Year after year, many of us resolve to floss more, take those vitamins, sleep better, manage our stress better, become more positive, lose weight, lower our blood pressure, find happiness or become more focused at work. After about a month, we tend to fall back into those former, muuuuuch more comfortable habits that require a whole lot less work (and money) than a gym membership, a trip to a specialty vitamin store or investing in memory and boosting apps. What if you could tackle all of those resolutions and more with one very simple solution? Would you do it? What if it cost you nothing and gave you everything you need, plus a few surprise bonuses? Well there is one very simple, free, and believe it or not, fun, solution. GET OUTSIDE!
Although getting yourself outside won't help a much with flossing, that's on you, it does offer some pretty astounding health benefits. New research supports the idea that going outdoors and putting some distance between you and those incandescent or fluorescent lights you're sitting under, and shutting down that phone you can't stop staring at, is actually really good for your health! Harvard University says that research in a growing field called ectotherapy has shown a strong connection between time spent in nature and reduced stress, anxiety and depression. The University of East Anglia in Norwich, England, gathered evidence from over 140 studies involving more than 290 million people across multiple countries to see whether nature really does provide a health boost, and the answer was a definitive, yes! The findings were pretty amazing. Researchers stated, "We found that spending time in, or living close to, natural green spaces is associated with diverse and significant health benefits. It reduces the risk of type II diabetes, cardiovascular disease, premature death, and preterm birth, and increases sleep duration." Wow. Pretty amazing. In addition to all of that, "forest bathing,"(also known as shinrin-yoku), which is a slow, mindful walk through a forest has been shown to significantly reduce the stress-related hormones cortisol and adrenaline. Just a 20 minute walk in the woods and you're a new guy or gal.

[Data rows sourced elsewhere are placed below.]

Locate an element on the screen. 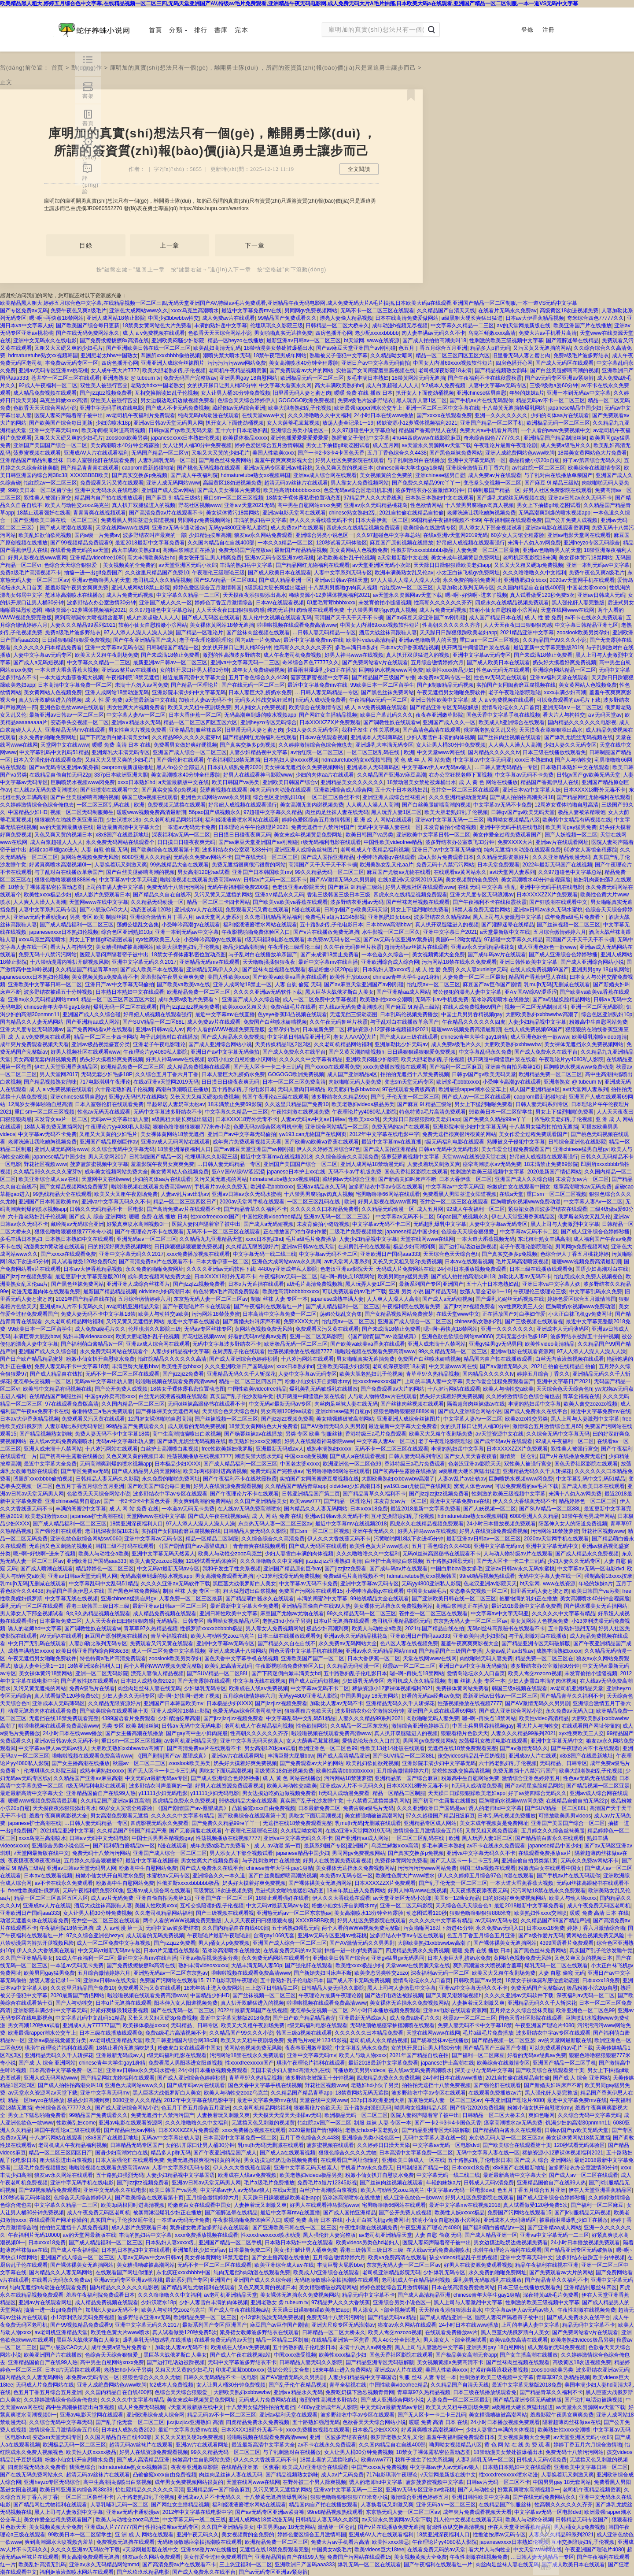  伊人久久大香线蕉无码不卡 is located at coordinates (321, 520).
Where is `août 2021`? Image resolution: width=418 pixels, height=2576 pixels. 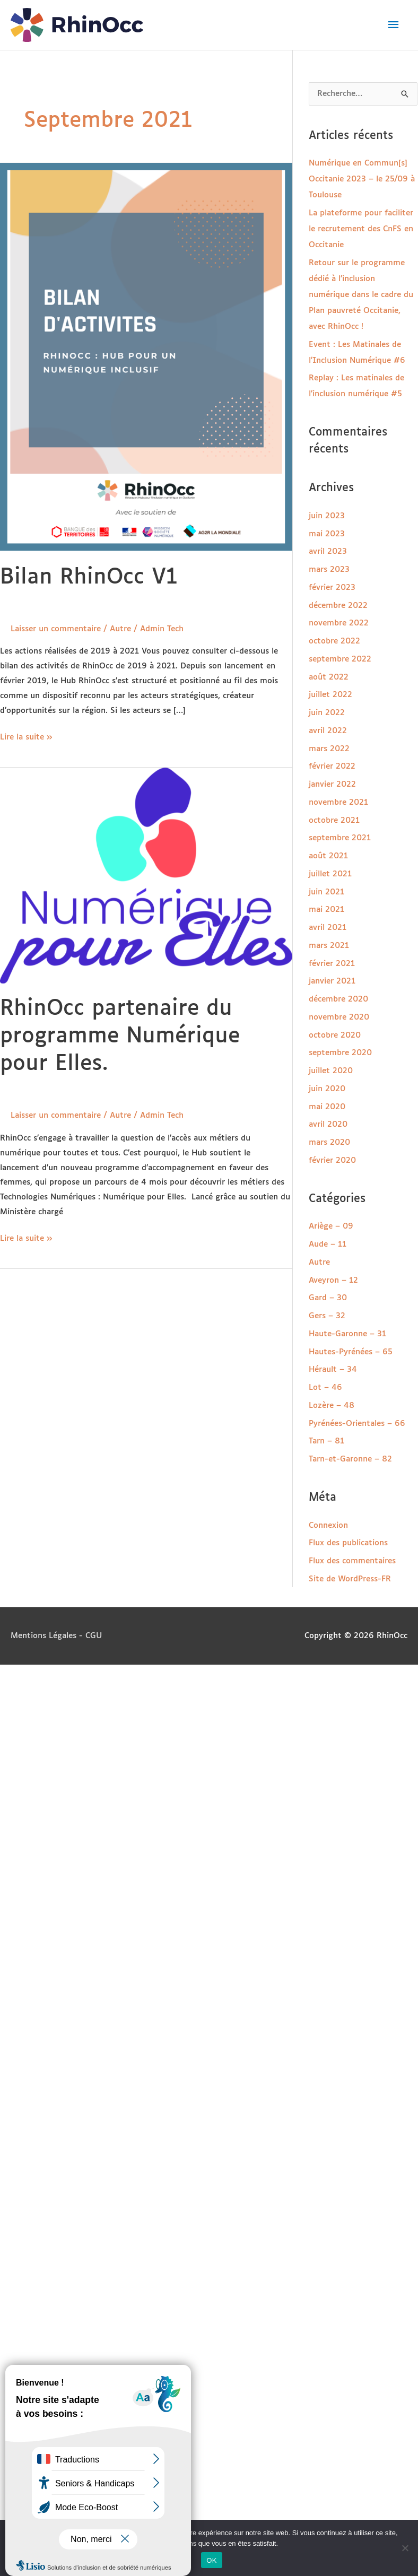 août 2021 is located at coordinates (328, 856).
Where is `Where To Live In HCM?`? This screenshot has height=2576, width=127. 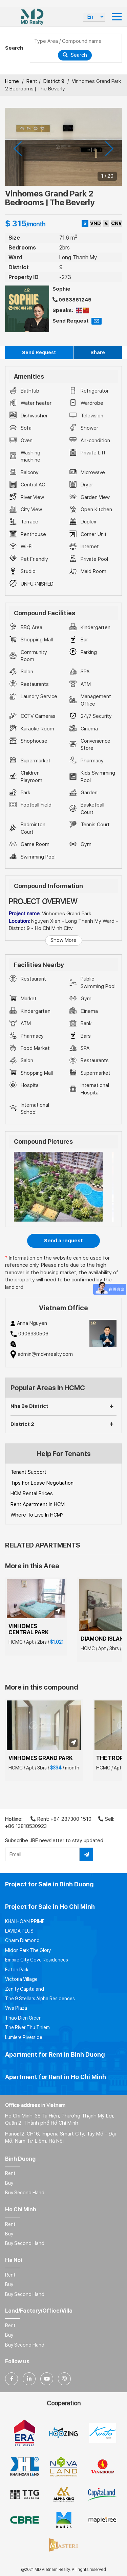 Where To Live In HCM? is located at coordinates (37, 1515).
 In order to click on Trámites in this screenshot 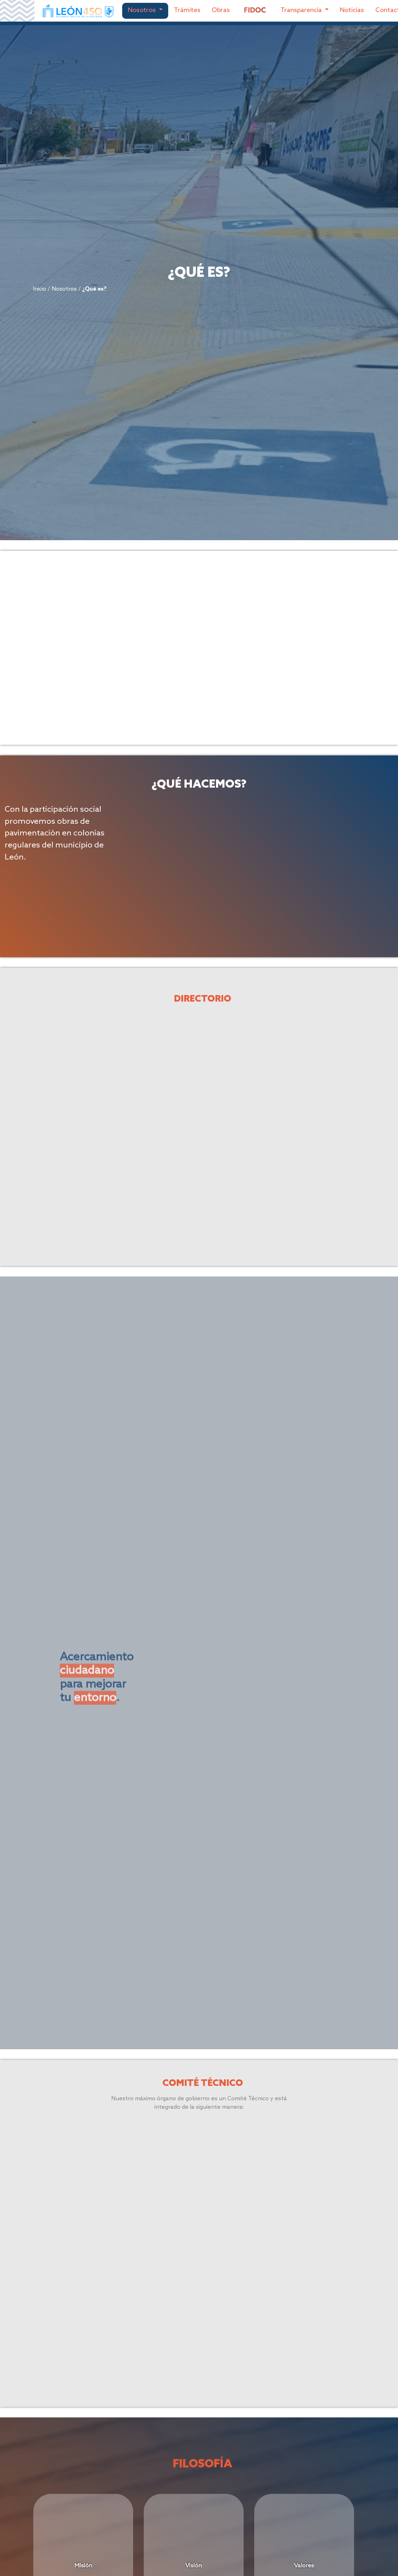 , I will do `click(187, 10)`.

So it turns out that nature is about the closest thing to a happiness and wellness cure-all a person can find. It's a prescription with zero side effects and no copay. If you're feeling a bit tired and groggy, don't reach for that fourth cup of coffee or an energy drink at 2:00 p.m., step outside for some natural vitamin D (don't forget your sunscreen) and a breath of fresh air. Recovering from surgery? Head outside for your physical therapy, it will speed up your healing time and make you feel better both physically and mentally. If you need to stretch those legs and give your brain a break from work, grab a pair of binoculars and hit a nearby trail. You'll be amazed at how great you'll feel once you unplug and take a minute to look around. Also, learning new birds, plants, trees and animals in your area will help with your memory. Searching for a bird you can hear but not see will help you focus on something other than the frustrating day you're having and you'll feel yourself instantly decompress. It will also give you a feeling of satisfaction and success once you track it down, identify it and add it to the growing list of new things you've learned about nature. Don't forget to tell your friends all about it. Sharing nature with others is a big deal, and your friends will thank you for the healthy new lifestyle you've just introduced them to, no resolution needed.
If you've always thought nature exploration and enjoyment is only for those who "went to school for biology," you couldn't be more off the mark. Nature is here for everyone. It's like Santa dropped a massive gift on the world with a tag that said: To: everybody, From: Santa. That means everyone can participate and enjoy it in their own unique way. If you need a place to start, or a push in the right direction, contact a local organization that specializes in nature walks like the Audubon Society or a local, county, state or national park with docent-led walks. Once you start, you'll have a very difficult time stopping.
As humans, we have a biological need to connect with nature, and many of us are suffering from "Nature Deficit Disorder" by staying indoors and being bogged down by excessive screen time and over taxing our brains by multitasking. Why not break free of all that noise and try something new? Do your own experiment to see if you actually do feel better after a little forest bathing! See if you have unparalleled focus after spending time on a trail while bird or butterfly watching. The results may surprise you.
2020 can still be a great year, despite those already forgotten resolutions. If you're serious about getting healthy, both in your mind and body, the solution you seek is right outside your front door.